• [Task item] Produce word for word the lines of the data below running from the one that has "Image resolution: width=975, height=1560." to the one that has "Kırşehir (828, 613)", inclusive, and no others.

(Beginning of Records for processing)

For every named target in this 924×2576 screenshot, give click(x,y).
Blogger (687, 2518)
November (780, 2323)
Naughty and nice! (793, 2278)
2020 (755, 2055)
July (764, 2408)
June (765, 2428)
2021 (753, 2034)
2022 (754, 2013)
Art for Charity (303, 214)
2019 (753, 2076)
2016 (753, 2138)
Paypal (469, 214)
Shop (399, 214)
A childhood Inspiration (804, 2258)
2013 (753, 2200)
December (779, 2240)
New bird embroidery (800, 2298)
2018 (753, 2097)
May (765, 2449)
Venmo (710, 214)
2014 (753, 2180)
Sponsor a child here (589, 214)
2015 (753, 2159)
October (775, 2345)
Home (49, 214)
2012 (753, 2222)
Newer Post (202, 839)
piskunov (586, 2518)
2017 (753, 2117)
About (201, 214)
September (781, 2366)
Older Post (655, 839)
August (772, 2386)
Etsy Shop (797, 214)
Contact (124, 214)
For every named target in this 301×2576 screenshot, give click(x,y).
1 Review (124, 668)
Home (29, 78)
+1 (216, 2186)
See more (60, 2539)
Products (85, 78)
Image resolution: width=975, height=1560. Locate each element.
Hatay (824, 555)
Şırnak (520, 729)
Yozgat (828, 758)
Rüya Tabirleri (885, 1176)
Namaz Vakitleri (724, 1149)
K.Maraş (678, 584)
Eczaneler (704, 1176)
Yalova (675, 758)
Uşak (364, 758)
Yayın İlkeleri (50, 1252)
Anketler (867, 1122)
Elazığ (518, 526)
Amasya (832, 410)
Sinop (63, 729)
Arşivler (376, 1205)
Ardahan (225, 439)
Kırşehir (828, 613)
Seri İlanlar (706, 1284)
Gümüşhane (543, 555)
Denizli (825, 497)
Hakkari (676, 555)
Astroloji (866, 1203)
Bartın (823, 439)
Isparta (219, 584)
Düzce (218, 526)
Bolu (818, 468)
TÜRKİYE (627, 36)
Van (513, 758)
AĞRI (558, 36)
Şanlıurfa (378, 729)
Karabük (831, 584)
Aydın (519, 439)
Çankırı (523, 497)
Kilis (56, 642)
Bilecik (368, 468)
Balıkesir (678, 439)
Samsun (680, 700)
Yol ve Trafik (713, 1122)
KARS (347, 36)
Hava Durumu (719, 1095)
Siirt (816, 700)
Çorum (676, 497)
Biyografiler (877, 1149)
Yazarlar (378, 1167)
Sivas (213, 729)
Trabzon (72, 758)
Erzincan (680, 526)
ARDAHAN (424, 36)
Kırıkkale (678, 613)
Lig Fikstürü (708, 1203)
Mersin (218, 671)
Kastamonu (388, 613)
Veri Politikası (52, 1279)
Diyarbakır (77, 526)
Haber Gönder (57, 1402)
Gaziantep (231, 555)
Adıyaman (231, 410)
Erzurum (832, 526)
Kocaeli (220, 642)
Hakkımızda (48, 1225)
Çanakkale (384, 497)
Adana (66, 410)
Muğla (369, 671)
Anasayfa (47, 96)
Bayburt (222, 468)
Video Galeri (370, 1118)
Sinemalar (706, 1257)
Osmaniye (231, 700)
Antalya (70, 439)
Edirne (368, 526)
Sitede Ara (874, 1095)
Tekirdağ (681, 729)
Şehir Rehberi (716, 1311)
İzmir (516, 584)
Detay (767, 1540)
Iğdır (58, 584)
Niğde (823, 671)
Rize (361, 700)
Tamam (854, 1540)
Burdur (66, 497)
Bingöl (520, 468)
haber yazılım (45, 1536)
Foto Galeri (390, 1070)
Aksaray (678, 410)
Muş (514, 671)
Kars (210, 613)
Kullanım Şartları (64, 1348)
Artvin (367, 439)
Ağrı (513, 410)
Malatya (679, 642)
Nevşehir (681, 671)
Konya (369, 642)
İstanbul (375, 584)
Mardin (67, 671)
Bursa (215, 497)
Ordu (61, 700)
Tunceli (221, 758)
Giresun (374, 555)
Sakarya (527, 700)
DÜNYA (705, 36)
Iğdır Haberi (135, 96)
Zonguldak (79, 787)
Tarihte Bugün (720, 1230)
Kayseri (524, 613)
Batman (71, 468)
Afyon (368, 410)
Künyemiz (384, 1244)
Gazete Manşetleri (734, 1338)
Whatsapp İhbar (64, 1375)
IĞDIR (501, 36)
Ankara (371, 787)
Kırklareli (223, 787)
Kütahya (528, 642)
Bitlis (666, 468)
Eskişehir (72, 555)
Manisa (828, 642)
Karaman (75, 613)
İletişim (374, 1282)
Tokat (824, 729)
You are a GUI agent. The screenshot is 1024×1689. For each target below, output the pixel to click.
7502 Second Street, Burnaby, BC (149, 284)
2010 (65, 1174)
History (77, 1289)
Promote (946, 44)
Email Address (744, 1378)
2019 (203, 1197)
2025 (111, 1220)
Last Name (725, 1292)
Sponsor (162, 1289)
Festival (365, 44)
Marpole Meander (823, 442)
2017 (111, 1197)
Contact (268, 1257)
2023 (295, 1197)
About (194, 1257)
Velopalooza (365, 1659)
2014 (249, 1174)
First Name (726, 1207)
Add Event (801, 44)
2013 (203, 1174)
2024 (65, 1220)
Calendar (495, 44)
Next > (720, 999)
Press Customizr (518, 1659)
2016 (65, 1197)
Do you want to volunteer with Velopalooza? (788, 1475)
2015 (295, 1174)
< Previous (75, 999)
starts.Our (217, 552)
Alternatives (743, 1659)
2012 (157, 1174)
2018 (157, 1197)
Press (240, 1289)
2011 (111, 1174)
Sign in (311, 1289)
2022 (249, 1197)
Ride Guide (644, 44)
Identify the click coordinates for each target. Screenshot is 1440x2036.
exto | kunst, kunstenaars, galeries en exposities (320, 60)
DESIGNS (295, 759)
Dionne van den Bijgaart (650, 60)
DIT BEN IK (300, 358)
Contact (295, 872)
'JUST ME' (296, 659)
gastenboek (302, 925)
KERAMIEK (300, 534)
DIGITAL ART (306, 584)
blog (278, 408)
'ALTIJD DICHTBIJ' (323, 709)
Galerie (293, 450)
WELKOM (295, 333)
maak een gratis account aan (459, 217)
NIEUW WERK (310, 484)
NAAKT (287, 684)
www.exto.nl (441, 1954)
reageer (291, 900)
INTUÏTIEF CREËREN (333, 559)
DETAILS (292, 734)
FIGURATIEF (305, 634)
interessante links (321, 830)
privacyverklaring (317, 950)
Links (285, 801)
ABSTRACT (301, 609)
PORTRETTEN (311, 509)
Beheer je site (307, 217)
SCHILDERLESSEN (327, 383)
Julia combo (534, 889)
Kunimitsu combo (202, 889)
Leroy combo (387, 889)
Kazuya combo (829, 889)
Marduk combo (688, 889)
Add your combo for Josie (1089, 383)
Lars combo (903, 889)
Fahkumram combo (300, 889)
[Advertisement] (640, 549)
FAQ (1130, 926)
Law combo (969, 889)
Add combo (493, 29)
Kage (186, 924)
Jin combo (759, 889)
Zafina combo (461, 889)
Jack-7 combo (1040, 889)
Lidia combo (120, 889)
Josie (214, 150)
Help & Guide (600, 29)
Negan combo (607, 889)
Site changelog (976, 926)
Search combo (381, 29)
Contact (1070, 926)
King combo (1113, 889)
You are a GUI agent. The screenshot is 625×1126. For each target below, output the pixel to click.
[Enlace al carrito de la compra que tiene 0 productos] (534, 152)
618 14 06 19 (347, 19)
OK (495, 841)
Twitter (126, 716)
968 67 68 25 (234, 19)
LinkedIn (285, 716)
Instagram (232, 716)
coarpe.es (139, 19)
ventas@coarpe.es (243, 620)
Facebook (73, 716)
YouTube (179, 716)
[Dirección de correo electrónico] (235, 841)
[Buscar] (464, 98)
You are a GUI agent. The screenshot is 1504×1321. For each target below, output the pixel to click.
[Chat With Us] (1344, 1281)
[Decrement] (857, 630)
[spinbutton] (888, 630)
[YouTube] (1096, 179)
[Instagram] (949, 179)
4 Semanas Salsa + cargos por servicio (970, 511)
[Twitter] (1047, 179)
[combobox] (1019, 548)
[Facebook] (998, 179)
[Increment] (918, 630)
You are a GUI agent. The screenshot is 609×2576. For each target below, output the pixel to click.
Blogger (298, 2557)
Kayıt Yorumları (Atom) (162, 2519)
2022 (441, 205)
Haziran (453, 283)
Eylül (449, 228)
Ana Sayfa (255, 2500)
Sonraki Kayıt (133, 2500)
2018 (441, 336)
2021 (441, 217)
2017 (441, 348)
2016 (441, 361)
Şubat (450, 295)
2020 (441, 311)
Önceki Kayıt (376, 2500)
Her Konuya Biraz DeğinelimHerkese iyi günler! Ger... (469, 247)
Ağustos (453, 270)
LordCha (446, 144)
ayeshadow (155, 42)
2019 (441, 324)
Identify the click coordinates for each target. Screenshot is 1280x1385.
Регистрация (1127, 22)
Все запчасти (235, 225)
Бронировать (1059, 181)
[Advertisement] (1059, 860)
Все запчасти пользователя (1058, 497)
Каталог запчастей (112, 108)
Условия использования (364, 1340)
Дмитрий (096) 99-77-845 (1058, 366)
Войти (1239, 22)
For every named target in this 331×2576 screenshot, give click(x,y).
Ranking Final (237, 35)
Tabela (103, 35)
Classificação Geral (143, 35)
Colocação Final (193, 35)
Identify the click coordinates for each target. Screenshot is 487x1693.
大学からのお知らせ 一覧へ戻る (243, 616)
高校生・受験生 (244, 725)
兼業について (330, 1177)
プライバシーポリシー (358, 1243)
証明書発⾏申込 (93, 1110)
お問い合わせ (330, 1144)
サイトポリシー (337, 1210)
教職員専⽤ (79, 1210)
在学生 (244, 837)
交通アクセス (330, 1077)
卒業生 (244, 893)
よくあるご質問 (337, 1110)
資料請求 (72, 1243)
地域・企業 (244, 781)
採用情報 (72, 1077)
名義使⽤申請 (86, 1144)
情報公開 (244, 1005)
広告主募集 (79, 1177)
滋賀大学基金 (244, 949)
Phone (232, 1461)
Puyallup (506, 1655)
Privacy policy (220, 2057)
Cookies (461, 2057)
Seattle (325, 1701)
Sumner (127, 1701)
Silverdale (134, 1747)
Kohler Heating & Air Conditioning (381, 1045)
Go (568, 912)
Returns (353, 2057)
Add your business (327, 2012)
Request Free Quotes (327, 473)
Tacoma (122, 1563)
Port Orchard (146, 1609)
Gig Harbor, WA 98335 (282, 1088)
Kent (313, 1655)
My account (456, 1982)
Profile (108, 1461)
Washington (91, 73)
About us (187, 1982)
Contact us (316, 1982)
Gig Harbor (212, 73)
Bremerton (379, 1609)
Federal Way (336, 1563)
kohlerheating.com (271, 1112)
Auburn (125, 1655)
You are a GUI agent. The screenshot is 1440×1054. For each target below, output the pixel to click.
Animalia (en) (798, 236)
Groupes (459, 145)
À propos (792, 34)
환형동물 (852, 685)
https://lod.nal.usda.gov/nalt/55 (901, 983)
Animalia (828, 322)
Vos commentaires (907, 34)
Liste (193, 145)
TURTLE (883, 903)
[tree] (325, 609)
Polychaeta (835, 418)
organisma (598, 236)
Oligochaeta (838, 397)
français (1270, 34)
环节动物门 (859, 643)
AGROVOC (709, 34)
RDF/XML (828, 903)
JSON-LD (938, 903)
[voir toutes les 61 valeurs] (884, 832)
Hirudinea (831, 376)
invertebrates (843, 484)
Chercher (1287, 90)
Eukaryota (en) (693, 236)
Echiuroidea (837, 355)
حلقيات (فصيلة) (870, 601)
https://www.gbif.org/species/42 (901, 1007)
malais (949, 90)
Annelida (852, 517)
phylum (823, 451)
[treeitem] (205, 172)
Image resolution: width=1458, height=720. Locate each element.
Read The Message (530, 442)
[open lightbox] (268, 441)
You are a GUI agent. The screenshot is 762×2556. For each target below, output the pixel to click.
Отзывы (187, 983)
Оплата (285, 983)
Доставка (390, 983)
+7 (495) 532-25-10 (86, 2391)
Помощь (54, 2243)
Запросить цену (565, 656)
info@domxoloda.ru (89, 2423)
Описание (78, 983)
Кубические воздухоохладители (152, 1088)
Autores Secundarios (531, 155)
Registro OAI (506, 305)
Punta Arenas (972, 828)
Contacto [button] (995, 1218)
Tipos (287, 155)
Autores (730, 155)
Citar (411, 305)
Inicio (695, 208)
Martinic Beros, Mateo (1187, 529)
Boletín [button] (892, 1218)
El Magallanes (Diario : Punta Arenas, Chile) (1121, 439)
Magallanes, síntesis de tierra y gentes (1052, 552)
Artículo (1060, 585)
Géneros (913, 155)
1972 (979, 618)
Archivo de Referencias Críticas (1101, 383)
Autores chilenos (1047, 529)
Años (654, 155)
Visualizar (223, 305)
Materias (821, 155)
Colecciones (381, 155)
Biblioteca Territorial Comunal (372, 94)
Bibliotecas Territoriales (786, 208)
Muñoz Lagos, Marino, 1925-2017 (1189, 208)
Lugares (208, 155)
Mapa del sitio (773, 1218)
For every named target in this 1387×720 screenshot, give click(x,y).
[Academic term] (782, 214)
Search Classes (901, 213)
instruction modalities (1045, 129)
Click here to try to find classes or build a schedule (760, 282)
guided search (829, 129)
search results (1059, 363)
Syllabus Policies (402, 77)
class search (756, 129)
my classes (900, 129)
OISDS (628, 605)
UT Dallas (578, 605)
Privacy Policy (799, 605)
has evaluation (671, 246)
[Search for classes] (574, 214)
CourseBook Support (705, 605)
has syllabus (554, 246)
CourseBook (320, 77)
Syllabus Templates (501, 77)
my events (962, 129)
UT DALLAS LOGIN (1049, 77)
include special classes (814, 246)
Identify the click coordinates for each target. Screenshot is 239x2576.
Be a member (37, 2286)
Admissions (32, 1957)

(End of Records for processing)

• [Output below]
Image resolution: width=975, height=1560. Locate each element.
Hatay (824, 555)
Şırnak (520, 729)
Yozgat (828, 758)
Rüya Tabirleri (885, 1176)
Namaz Vakitleri (724, 1149)
K.Maraş (678, 584)
Eczaneler (704, 1176)
Yalova (675, 758)
Uşak (364, 758)
Yayın İlkeleri (50, 1252)
Anketler (867, 1122)
Elazığ (518, 526)
Amasya (832, 410)
Sinop (63, 729)
Arşivler (376, 1205)
Ardahan (225, 439)
Kırşehir (828, 613)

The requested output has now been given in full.